Management, ever conscious of the organization's reliance on the computers (both micro and mainframe), is increasingly looking to the auditor to address the risks in this environment. Many auditors are unfamiliar with the risk areas and control opportunities available. The training concentrates on logical security, the control mechanisms available to enforce logical security, and audit approaches, tools and techniques to carry out such reviews.
The objectives of the training are:
- To familiarize auditors with computer risk areas and security mechanisms.
- To provide auditors with an understanding of the building blocks of operational environments and operating systems.
- To provide auditors with an appropriate methodology for reviewing computer security.

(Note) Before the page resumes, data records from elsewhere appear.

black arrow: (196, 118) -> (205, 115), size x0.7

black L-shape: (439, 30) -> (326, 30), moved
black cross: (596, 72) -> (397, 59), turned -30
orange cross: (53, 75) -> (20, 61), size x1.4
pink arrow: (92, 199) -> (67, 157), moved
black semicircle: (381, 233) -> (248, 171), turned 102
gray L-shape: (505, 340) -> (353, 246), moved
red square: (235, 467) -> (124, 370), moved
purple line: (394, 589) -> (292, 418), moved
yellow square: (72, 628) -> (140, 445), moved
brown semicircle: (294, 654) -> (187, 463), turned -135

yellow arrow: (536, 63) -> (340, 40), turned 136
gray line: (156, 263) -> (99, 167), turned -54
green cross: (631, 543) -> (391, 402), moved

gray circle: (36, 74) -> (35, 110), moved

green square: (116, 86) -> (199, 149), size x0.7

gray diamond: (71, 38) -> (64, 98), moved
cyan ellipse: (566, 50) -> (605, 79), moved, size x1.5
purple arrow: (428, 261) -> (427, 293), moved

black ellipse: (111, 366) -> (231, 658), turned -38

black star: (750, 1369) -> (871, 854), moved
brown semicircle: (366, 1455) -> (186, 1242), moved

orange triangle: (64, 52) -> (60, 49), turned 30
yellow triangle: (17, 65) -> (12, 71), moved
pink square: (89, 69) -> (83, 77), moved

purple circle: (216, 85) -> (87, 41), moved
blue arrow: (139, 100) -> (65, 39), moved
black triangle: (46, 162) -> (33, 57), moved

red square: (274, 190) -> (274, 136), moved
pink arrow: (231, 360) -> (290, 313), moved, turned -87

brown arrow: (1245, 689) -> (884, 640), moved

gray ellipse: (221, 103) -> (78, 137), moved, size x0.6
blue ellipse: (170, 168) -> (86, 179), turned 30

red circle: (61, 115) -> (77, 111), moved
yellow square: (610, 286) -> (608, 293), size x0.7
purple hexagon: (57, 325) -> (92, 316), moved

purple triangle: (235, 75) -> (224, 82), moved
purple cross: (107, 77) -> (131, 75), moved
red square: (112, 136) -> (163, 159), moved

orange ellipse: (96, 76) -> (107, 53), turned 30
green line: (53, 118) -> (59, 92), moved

The training will cover the following areas:
- Computer risk areas
- Criteria for effective security
- Computer operations
- Applications security
- Change control
- Control over viruses
- The "ACCESS" model
- Tailoring the Operating System
- Auditing operating environments
- The role of security packages: RACF, ACF2, TOP SECRET
- The internet and Firewalls
This is a previously recorded 2-hour AuditNet® webinar with Jim Kaplan and Richard Cascarino
Delivery Method: Self-Study
Richard is a principal of Richard Cascarino & Associates LLC based in Colorado, USA with over 32 years of experience in audit training and consultancy. http://www.rcascarino.com/
He is a regular speaker to National and International conferences and has presented courses and webinars throughout Africa, Europe, the Middle East and the USA.
He has assisted in the implementation and audit of IT and Operational systems as well as the training of Internal Auditors in the USA, UK, and Middle East and throughout Africa. He is a Past President of the IIA – South Africa and founded the African Region of the IIA Inc. He has also served as a member of the Board of Regents for Higher Education of the Association of Certified Fraud Examiners. He developed the BComm Internal Audit for the University of the Witwatersrand in Johannesburg and the Honors program in Governance and Risk at the same university.
He is a consultant and lecturer with experience in Large scale, Project Management, Risk, Audit, Governance, Forensic, Internal and IT auditing education and author of the books Internal Auditing-an Integrated Approach and Auditor’s Guide to IT Auditing and Corporate Fraud and Internal Control: A Framework for Prevention published by Wiley in 2013. Data Analytics for Internal Auditors published in 2017 He is also a contributing author to the Governance section of all 4 editions of QFinance: The Ultimate Resource and is a frequent speaker at IIA, ACFE and ISACA workshops and conferences. His latest book, Complete Guide for CISA Exam Preparation came out in October 2020.